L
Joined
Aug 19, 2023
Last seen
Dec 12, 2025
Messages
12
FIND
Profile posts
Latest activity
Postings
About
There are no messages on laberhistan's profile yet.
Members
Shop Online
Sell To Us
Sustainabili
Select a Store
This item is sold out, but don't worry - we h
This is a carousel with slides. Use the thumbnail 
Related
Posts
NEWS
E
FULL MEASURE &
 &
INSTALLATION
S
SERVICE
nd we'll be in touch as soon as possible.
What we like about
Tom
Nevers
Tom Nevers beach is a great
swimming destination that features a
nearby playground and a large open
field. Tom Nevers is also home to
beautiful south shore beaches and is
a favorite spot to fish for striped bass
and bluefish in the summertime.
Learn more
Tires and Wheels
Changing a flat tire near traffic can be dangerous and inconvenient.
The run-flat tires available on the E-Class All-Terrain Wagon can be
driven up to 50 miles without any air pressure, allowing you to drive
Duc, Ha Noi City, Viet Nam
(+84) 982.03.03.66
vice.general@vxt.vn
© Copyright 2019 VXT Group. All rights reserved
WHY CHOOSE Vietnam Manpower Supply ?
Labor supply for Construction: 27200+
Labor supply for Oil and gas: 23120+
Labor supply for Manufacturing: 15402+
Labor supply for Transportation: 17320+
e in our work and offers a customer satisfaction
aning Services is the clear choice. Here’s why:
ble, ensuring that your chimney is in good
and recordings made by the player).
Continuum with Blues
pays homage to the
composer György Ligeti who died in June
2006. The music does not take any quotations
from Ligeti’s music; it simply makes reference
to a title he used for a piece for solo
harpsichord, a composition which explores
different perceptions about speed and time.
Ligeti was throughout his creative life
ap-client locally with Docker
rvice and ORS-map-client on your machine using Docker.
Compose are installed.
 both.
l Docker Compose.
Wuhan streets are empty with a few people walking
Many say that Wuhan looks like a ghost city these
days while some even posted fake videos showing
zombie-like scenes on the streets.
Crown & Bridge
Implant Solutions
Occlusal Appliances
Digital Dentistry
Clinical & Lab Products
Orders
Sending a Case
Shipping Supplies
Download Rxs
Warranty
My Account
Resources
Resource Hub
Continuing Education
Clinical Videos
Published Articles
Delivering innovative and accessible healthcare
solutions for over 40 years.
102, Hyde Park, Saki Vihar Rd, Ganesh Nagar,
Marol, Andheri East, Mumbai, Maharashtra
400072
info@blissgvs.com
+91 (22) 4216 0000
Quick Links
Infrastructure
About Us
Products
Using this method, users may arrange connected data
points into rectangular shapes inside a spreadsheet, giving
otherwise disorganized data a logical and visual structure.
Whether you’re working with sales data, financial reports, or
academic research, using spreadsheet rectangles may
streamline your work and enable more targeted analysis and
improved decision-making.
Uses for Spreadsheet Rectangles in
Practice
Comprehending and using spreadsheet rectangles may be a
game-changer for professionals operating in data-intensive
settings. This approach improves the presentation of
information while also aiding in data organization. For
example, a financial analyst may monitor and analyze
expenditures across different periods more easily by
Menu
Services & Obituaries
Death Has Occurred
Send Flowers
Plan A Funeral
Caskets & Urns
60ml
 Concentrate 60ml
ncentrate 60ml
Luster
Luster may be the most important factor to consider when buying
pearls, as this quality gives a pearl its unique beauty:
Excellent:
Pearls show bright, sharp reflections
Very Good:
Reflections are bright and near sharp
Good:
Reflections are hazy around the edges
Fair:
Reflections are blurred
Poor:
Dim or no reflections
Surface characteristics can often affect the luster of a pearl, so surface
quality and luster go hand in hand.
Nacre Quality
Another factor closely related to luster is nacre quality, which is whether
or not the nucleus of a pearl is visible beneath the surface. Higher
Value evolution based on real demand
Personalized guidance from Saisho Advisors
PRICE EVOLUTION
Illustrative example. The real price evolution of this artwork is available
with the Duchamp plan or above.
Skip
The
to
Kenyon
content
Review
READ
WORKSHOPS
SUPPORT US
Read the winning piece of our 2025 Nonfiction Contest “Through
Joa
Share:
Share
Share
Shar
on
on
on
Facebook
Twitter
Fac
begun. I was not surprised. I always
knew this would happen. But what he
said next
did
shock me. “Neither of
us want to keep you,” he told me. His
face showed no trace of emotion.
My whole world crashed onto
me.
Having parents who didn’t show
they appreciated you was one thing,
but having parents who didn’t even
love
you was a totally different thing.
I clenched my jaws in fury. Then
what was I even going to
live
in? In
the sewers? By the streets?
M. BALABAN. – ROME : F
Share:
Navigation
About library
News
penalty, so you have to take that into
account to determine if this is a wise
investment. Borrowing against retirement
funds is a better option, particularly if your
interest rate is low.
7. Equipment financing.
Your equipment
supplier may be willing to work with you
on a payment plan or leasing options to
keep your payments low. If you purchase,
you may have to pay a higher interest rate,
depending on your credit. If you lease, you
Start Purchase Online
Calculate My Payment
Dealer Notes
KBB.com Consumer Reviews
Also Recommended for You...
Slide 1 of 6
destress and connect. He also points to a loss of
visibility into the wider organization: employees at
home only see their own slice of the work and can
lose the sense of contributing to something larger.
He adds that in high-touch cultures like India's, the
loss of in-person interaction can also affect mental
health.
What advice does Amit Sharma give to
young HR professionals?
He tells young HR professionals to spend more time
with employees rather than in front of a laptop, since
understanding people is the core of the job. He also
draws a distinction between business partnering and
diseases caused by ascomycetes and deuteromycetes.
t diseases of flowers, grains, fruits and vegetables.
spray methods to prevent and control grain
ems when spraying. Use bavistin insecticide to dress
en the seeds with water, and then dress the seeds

#####

■ **WHAT NEEDS TO BE DONE**
Across all the entries, how many lines include "loss"? Answer with the number alone.

■ **RESPONSE BOX**
2